Access to 25 Web sites — including those of the presidential Blue House, the Defense Ministry, the National Assembly, Shinhan Bank, the mass-circulation daily newspaper Chosun and the top Internet portal Naver.com — have crashed or slowed down to a crawl since Tuesday evening, officials at the government’s Korea Information Security Agency said.
On Wednesday, some of the sites regained service but others remained unstable or inaccessible, as floods of infected computers still tried to connect to the sites the same time, overloading and that paralyzing servers, they said.
In the United States, 14 major Web sites — including those of the White House, the State Department and the New York Stock Exchange — came under similar attacks, according to anti-cyber terrorism police officers in Seoul, who suspected a link between the two waves of attacks.
The Associated Press reported that a widespread and unusually resilient computer attack that began July 4 knocked out the Web sites of several government agencies, including some that are responsible for fighting cyber crime.
The Treasury Department, Secret Service, Federal Trade Commission and Transportation Department Web sites were all down at varying points over the holiday weekend and into this week, the news agency reported, citing officials inside and outside the U.S. government. Some of the sites were still experiencing problems Tuesday evening.
In South Korea, the Blue House reported no data loss or other damage except disrupted access. The Defense Ministry and banks attacked also reported no immediate loss of security data or financial damage.

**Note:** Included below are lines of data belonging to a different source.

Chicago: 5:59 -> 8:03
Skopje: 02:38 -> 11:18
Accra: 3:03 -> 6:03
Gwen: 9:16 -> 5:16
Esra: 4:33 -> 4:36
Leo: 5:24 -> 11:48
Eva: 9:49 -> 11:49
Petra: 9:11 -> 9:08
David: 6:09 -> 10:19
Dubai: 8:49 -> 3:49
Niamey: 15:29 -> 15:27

"The traffic to our site surged nine times of the normal level," the Blue House said in a statement. "Computer users in some regions still suffer slow or no access at all to our site."

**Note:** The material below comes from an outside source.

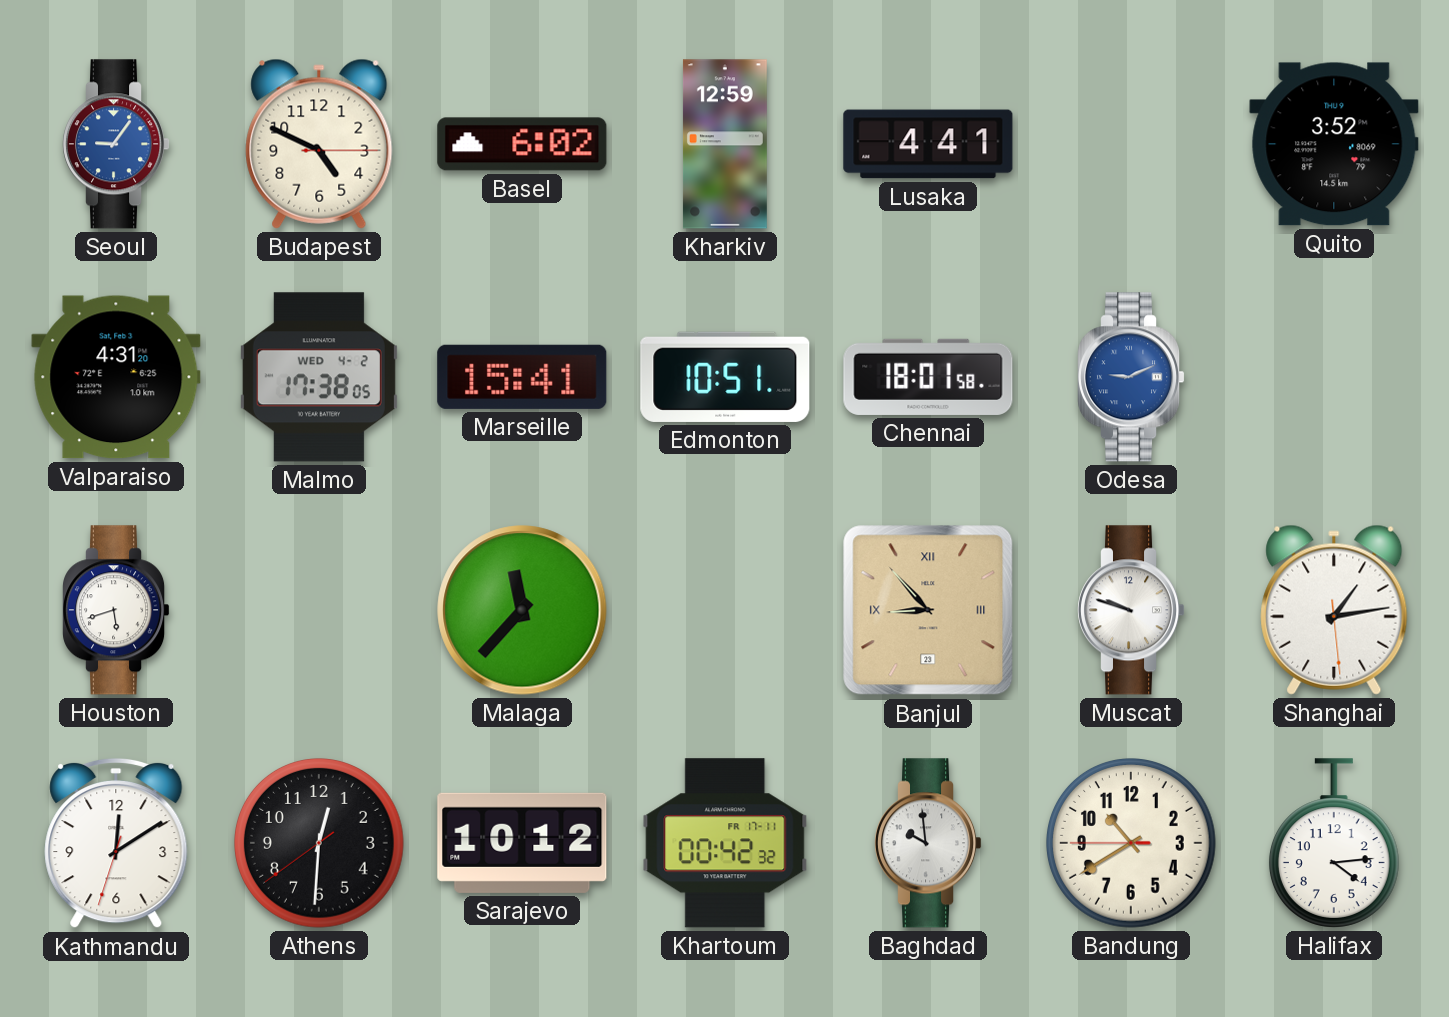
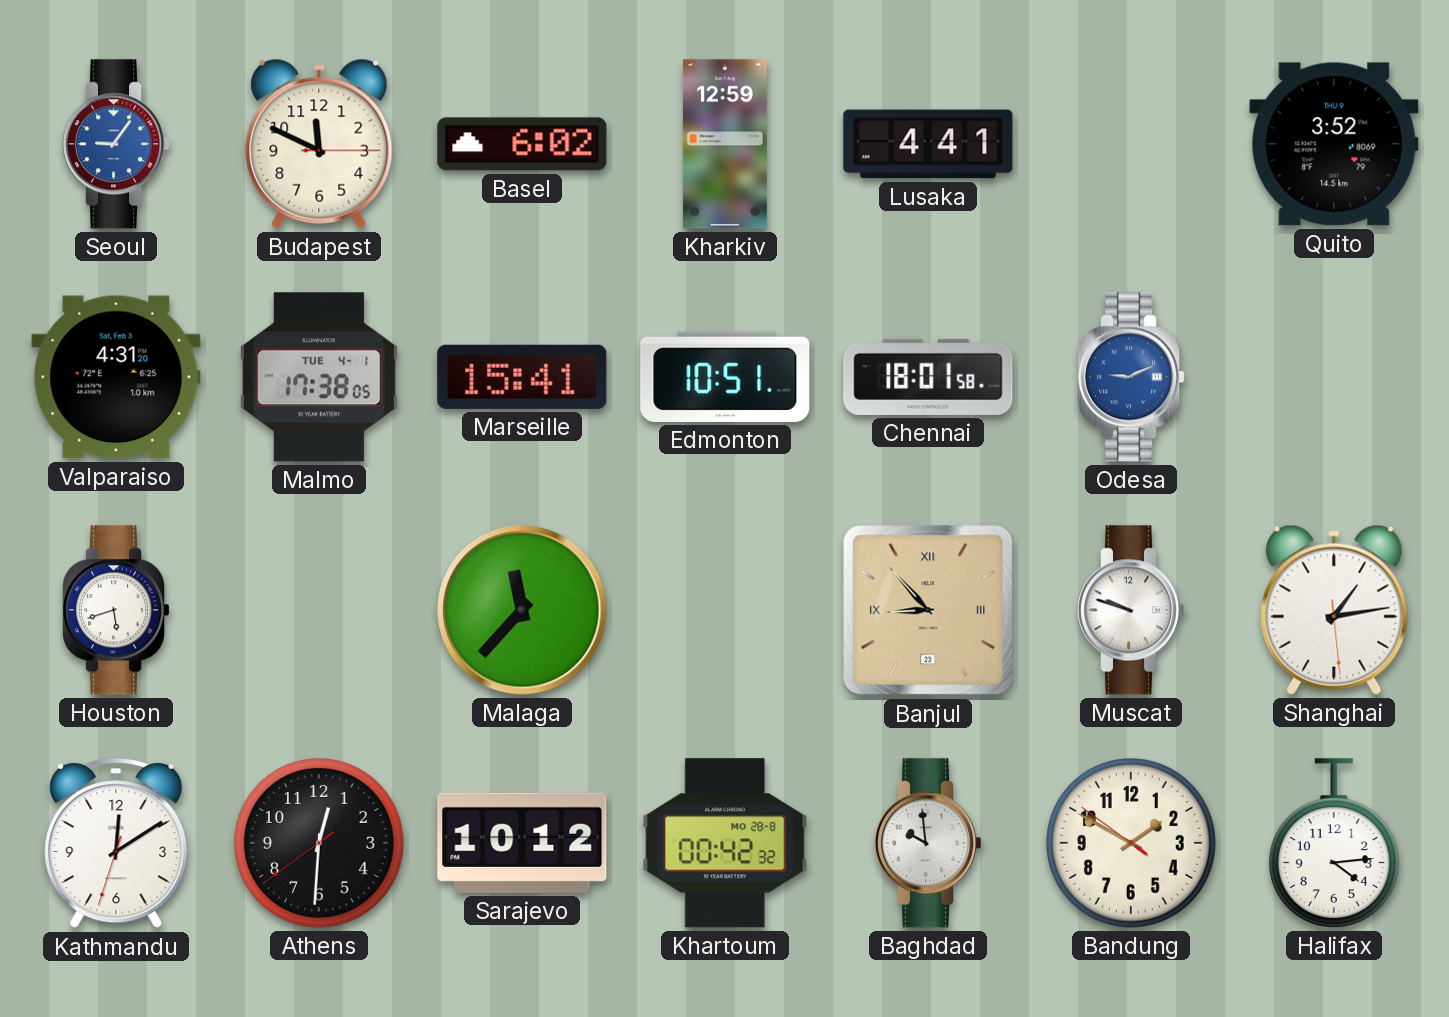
Budapest: 4:49 -> 11:49
Malmo date: WED 4-2 -> TUE 4-1
Khartoum date: FR 17-11 -> MO 28-8
Bandung: 10:39 -> 1:49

Hwang Cheol-jeung, a senior official at the government’s Korea Communications Commission, said the attacks were launched by zombie computers infected by a well-known "distributed denial of service," or DDoS, hackers’ program. About 18,000 computers are believed infected in South Korea.

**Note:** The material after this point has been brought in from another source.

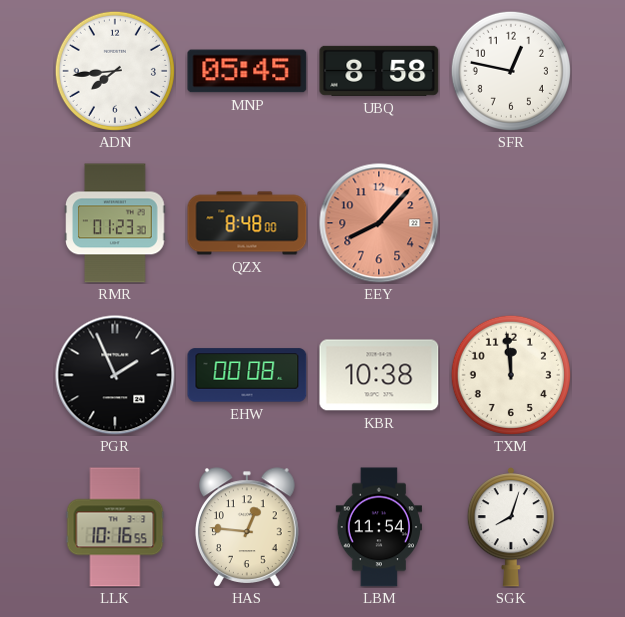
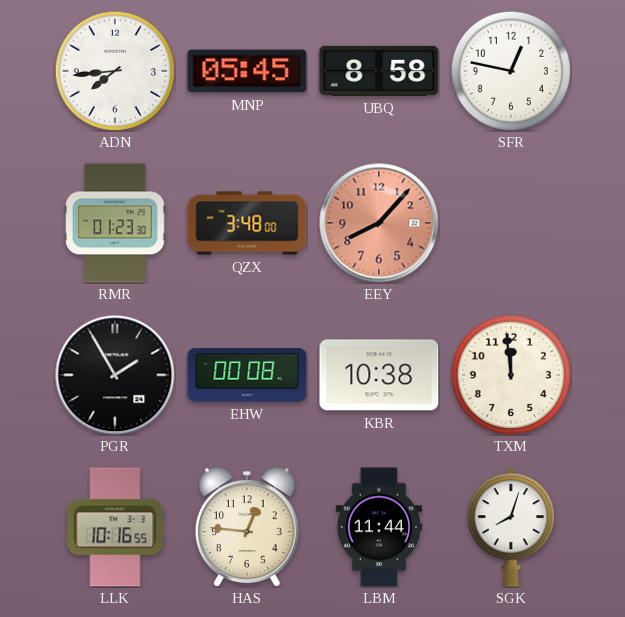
QZX: 8:48 -> 3:48
PGR: 1:56 -> 1:55
LBM: 11:54 -> 11:44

"The infected computers are still attacking and their number is not decreasing," Mr. Hwang told reporters in a briefing. The government was urging users to upgrade their computers’ antivirus software to fight the virus.
DDoS attacks are relatively common. But they can create a serious nuisance if hackers commandeer thousands of computers.
The South Korean news agency Yonhap said the police
have traced a possible starting point for the attack back to members of a small cable TV Web site in Seoul. But officials said that doesn’t mean it originated there.
Mr. Hwang said South Korean authorities suspected that the attack may have been caused by a new variant of DDoS.